Critics of recent proposals to convert the Federal Aviation Administration’s Air Traffic Organization into a user-supported, user-governed non-profit corporation, continue to attack a phantom. They try to label what is being proposed as “privatization” of the air traffic system, knowing that’s a fighting word to most public employee unions and many Democrats. Yet, this sensible air traffic reform plan has the support of the union involved – the National Air Traffic Controllers Association (NATCA) – because they’ve seen technology, performance, and working conditions improve at air traffic control corporations in other countries.
In fact, the United States is the last major country that has not separated its air traffic control system from the government transport agency, taken it out of the government budget, and installed the government as the safety regulator at arm’s length from air traffic service delivery. The U.S. is also the only developed country that still funds air traffic control via annually appropriated taxes, rather than via customer charges.
Critics like Andrew Langer, writing recently in The Hill, and business jet organization National Business Aviation Association pretend that air traffic control reform is a plot by the four major airlines to take over the system for their own advantage. Airlines, however, are but one of the many stakeholder groups supporting this reform. In addition to airlines and the controllers’ union, NATCA, other supporters include former FAA Administrators Langhorne Bond and Allan McArtor; all three former heads of the Air Traffic Organization; former Department of Transportation secretaries Jim Burnley, Norm Mineta, and Mary Peters; the National Taxpayers Union; and transportation researchers from think tanks, including Brookings Institution, Cato Institute, Competitive Enterprise Institute, Heritage Foundation, Hudson Institute, and Reason Foundation.
These groups and leaders all agree that a tax-funded bureaucracy, financed out of unstable annual appropriations and subject to political micromanagement, is a failed model for a high-tech 21st-century service business.
Critics portray the proposed air traffic control corporation as either a government corporation (like Amtrak) or a government-sponsored entity like Fannie Mae. But that is incorrect. Supporters seek a federally chartered, private, nonprofit corporation similar to Nav Canada, which is widely judged the world’s best air traffic control provider.
Organizationally, the air traffic entity would be much like the federally chartered U.S. Red Cross and U.S. Olympic Committee. The governing board would be nominated by a carefully balanced set of aviation stakeholders representing airports, airlines, controllers, business aviation, and general aviation, plus the traveling public. Board members could not be employed by any aviation business or organization during their board terms and would owe a fiduciary duty to the corporation. This model has worked well for two decades in Canada.
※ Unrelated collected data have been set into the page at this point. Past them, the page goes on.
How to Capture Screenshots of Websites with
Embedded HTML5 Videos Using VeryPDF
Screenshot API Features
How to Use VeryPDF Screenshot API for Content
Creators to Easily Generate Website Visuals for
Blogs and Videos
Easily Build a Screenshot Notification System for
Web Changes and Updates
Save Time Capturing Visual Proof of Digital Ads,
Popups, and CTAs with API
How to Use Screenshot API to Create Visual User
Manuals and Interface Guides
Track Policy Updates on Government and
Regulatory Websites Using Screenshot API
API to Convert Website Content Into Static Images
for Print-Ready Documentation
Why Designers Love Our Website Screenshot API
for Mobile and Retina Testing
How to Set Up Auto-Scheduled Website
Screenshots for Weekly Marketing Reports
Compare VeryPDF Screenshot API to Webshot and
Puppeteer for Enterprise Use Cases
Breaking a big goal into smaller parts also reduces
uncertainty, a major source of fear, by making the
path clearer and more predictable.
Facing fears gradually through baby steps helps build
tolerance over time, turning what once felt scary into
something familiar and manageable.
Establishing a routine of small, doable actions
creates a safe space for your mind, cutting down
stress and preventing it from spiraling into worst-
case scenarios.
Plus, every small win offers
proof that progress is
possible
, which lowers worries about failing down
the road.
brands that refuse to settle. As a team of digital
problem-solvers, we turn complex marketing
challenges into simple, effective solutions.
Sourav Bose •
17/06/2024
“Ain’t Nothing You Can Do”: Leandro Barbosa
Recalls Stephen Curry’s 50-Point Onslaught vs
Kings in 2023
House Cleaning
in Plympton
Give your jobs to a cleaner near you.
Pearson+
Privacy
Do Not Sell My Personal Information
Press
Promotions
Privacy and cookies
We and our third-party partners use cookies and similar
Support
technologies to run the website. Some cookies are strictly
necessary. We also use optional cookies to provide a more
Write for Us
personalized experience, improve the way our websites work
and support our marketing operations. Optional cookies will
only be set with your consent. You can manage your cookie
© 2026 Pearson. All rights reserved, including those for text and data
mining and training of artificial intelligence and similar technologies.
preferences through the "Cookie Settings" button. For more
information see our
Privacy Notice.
An especially bizarre claim made by opponents of reform is that the proposal would give the air traffic corporation the power to “tax” airspace users. That deliberately obscures the legal distinction between taxes and user fees. When Dulles Airport charges an airline company landing fees, is it taxing the airline? Of course not, just as people’s electric bills for the power they use are not taxes. This distinction holds whether the airport or electric utility is a public-sector or private-sector entity.
That stream of user fee revenues is how airports finance major capital improvements; they go to the bond market and issue revenue bonds, based on that predictable revenue stream from users. The same is true of air traffic control corporations like Nav Canada and its U.K. counterpart, NATS. Both have investment-grade bond ratings, due to their predictable revenue streams and prudent management.
The performance record of air traffic control corporations is very clear. Nav Canada, the world’s second largest, is much smaller than FAA. Other things being equal, a larger provider should have lower unit costs due to economies of scale. Yet Nav Canada is significantly more efficient than FAA, with an average cost per controlled flight hour of $335, compared with FAA’s $453. Nav Canada is also far ahead of FAA in implementing advanced technology, such as GPS flight tracking and digital messaging between pilots and controllers.
Instead of scare tactics that rely on falsely labeling air traffic reform as privatization, Congress and stakeholders should focus on the important issues – how much-needed technology upgrades can be paid for and implemented, how to improve oversight, how fair and reliable user fees should be set, and how to improve the safety and efficiency of air travel. The proposed Air Traffic Control Corporation is likely to have the best answers and results.